**Task brief:** Among the entries below, please repeat exactly and only the lines from the line containing "consentement. Si vous" to the line containing "GUELL YATAK ODASI", both lines included.

*** Listed entries ***

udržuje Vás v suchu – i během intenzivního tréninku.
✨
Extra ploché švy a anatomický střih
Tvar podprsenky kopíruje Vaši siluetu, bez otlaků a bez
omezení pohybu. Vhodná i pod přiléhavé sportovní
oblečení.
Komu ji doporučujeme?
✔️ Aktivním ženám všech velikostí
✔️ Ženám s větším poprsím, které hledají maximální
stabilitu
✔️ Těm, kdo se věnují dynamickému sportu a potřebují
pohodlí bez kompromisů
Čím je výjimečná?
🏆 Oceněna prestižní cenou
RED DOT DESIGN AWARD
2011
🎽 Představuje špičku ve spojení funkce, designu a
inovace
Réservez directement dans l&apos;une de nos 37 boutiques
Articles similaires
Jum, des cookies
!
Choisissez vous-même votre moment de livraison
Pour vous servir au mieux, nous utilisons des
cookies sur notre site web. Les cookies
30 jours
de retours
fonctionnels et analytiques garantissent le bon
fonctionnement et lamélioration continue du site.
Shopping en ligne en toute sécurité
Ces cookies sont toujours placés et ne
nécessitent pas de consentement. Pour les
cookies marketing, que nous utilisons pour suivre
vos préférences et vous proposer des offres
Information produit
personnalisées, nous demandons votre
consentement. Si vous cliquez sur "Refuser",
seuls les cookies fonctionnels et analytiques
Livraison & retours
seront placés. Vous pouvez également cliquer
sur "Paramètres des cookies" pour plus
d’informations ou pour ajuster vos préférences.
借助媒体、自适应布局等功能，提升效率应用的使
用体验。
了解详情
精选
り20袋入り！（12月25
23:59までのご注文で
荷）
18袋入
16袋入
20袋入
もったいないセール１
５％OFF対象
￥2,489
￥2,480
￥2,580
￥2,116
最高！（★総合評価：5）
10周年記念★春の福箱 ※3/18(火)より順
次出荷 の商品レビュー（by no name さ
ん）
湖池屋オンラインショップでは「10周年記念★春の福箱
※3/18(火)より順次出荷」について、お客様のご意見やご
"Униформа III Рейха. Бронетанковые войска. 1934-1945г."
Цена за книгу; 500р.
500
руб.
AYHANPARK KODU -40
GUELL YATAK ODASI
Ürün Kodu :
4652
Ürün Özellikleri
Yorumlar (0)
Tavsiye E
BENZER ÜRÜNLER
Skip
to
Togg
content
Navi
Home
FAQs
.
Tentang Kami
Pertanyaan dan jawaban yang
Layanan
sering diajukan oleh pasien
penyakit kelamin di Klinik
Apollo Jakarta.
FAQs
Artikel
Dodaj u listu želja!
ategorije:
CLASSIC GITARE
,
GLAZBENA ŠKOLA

*** End of Listed entries ***
*** Listed entries ***

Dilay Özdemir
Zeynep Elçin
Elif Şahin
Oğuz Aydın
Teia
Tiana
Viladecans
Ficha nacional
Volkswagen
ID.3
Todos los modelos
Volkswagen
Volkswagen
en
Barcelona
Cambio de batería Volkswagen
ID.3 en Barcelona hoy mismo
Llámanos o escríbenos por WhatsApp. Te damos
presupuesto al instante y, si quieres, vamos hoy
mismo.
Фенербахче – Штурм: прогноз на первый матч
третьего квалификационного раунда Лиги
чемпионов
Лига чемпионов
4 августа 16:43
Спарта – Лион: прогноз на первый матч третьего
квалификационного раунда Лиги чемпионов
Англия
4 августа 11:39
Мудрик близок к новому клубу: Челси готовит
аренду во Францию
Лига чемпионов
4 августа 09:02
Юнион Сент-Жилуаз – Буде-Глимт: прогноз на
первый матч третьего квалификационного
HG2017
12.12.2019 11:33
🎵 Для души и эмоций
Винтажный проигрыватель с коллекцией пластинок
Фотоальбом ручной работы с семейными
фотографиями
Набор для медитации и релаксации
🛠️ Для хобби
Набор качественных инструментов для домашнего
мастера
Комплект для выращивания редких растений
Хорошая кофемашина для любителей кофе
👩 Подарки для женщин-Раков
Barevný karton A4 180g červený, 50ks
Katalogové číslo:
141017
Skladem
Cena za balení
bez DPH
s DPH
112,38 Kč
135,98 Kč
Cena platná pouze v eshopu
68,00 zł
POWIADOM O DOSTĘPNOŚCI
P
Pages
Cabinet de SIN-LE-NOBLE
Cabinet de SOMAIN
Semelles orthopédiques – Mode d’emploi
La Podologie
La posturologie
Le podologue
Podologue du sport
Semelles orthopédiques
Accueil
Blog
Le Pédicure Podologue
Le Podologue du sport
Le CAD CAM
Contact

*** End of Listed entries ***

**Written solution:**
consentement. Si vous cliquez sur "Refuser",
seuls les cookies fonctionnels et analytiques
Livraison & retours
seront placés. Vous pouvez également cliquer
sur "Paramètres des cookies" pour plus
d’informations ou pour ajuster vos préférences.
借助媒体、自适应布局等功能，提升效率应用的使
用体验。
了解详情
精选
り20袋入り！（12月25
23:59までのご注文で
荷）
18袋入
16袋入
20袋入
もったいないセール１
５％OFF対象
￥2,489
￥2,480
￥2,580
￥2,116
最高！（★総合評価：5）
10周年記念★春の福箱 ※3/18(火)より順
次出荷 の商品レビュー（by no name さ
ん）
湖池屋オンラインショップでは「10周年記念★春の福箱
※3/18(火)より順次出荷」について、お客様のご意見やご
"Униформа III Рейха. Бронетанковые войска. 1934-1945г."
Цена за книгу; 500р.
500
руб.
AYHANPARK KODU -40
GUELL YATAK ODASI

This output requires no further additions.